En revanche, la réaction d’Œdipe [en résumé : C’est insupportable ! Va-t’en ! (429,430)] est toujours dictée par l’orgè.

Avant de faire partir Tirésias, Sophocle lui met dans la bouche trois phrases sur lesquelles je reviens en fin d’article.

Pour Œdipe qui vient de lui reprocher des paroles insensées, elles résonnent comme des énigmes :

1 – « Pour ceux qui t’ont engendré, j’étais sage » (436)*

2 – « Ce jour te fera naitre et mourir » (438) **

3 – « C’est ce que tu as atteint par la décision des dieux qui t’a perdu » (442) ***

Tirésias va donc quitter la scène (et la pièce) après un second discours qui diffère du premier en ce sens qu’il parle de l’homme qui a tué Laïos à la troisième personne, alors qu’il s’adresse à celui auquel il vient de révéler qu’il était le criminel : « Je te le dis : l’homme que tu cherches (…) est ici » (459->461). Pour exclure toute impasse psychologisante, Sophocle lui a fait préciser, ce qu’on savait déjà, qu’il n’avait pas peur d’Œdipe.

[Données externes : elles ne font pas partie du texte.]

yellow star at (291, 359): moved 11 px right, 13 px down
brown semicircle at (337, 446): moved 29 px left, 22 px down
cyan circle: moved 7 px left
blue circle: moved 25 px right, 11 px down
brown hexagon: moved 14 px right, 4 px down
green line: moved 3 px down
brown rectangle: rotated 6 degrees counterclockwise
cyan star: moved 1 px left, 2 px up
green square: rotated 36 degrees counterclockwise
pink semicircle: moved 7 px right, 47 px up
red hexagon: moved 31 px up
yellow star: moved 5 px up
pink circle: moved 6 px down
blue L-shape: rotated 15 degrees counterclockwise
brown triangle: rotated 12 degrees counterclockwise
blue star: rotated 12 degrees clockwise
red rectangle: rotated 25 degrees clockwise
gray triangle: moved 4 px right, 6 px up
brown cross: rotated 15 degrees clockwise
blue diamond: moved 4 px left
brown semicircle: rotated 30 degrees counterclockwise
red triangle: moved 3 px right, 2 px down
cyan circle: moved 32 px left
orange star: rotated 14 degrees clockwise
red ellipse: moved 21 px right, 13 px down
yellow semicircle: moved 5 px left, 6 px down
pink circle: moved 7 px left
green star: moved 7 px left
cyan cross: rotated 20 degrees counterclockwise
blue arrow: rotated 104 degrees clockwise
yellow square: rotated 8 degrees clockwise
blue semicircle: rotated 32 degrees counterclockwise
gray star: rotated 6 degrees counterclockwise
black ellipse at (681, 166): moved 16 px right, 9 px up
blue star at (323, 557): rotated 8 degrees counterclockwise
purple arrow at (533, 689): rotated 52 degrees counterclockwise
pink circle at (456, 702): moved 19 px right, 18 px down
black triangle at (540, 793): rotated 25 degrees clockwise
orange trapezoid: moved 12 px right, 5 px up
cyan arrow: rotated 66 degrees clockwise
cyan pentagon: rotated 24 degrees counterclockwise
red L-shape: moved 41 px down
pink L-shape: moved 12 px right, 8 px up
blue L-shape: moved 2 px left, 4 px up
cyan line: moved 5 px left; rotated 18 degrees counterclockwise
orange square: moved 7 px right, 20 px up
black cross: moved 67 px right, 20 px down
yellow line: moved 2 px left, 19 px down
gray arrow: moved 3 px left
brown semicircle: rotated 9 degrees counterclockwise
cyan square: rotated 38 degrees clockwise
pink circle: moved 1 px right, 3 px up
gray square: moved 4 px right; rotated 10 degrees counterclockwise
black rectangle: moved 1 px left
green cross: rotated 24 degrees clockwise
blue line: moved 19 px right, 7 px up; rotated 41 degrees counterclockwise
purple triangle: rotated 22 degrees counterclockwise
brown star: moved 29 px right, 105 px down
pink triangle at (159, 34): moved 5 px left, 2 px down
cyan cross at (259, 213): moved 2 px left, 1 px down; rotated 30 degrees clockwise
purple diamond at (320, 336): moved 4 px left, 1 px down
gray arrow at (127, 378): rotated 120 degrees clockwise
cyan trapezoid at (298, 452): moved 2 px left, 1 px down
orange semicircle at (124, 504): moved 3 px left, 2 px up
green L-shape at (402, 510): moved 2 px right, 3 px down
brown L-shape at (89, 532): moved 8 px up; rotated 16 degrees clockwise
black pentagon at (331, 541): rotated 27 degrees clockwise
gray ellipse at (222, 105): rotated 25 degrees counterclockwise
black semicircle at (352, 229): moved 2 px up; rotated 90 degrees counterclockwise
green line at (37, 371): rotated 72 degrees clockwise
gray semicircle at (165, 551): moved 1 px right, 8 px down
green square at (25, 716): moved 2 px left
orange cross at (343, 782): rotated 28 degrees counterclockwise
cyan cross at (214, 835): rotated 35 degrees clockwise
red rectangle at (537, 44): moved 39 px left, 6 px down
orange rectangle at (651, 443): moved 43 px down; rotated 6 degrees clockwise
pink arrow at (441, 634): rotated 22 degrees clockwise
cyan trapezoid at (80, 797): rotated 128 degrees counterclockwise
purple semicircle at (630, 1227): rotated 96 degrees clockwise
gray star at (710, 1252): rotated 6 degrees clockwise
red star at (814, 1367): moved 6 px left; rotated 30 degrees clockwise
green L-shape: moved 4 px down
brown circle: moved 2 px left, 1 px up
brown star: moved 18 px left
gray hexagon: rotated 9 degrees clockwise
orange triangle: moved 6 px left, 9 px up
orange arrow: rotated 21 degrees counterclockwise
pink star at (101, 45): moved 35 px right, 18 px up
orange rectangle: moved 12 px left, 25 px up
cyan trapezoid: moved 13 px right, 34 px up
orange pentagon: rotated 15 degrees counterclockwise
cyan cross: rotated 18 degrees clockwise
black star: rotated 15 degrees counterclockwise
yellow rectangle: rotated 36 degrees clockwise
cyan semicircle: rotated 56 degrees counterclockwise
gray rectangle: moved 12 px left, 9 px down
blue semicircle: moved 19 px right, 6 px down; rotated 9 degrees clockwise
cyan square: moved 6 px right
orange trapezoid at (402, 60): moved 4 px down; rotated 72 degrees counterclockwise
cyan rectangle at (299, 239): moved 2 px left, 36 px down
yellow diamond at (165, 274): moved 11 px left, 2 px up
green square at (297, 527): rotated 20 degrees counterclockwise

Ce n’est donc plus l’homme qui parle, mais le devin qui annonce la fin… que Sophocle a choisie : « Voyant devenu aveugle, riche devenu mendiant, il marchera vers une terre étrangère montrant devant lui avec un bâton ». (454->456)

Le premier discours soulignait l’impuissance d’Œdipe en tant qu’objet qui n’a rien choisi de sa situation : il n’a pas demandé le pouvoir.

Le second le présente en tant que sujet agissant possible, distinct du premier (cf. l’homme que tu cherches).

L’examen des trois phrases permet de préciser :

1*– Tirésias a toujours vécu à Thèbes. En même temps que les spectateurs, Œdipe devrait donc comprendre que ses parents ne sont pas comme il le croit le roi et la reine de Corinthe, qu’ils sont thébains et que la présence du devin à leur côté indique qu’il s’agissait du roi et de la reine. Or il n’est pas sot puisqu’il a résolu l’énigme de la Sphinge.

2** – Les spectateurs savent que, dans le mythe, Œdipe ne meurt pas, et si naître est à prendre dans un sens symbolique (le verbe phuein signifie aussi « faire croître »), mourir également (diaphteirein = détruire, mettre à mal). Quelque chose va croître, quelque chose va être détruit.

3*** – « Ce que tu as atteint » traduit le nom tukhè = ce que l’homme atteint par la décision des dieux, donc ce qu’il ne choisit pas. Dans la bouche de Tirésias, tukhè ne désigne pas la réponse à l’énigme, mais le pouvoir politique qu’Œdipe n’a pas choisi. A ce moment de la pièce, Œdipe est encore l’homme-objet, et c’est pourquoi Sophocle lui fait répondre « Si j’ai sauvé cette cité peu m’importe » alors que rien n’indique qu’il ait affronté le Sphinx avec cet objectif.

On voit maintenant en quoi le dialogue entre Tirésias et Œdipe fait partie du processus : faire peu à peu émerger l’homme-sujet de l’homme-objet, seul capable de trouver la réponse.

Le discours du chœur va confirmer la problématique.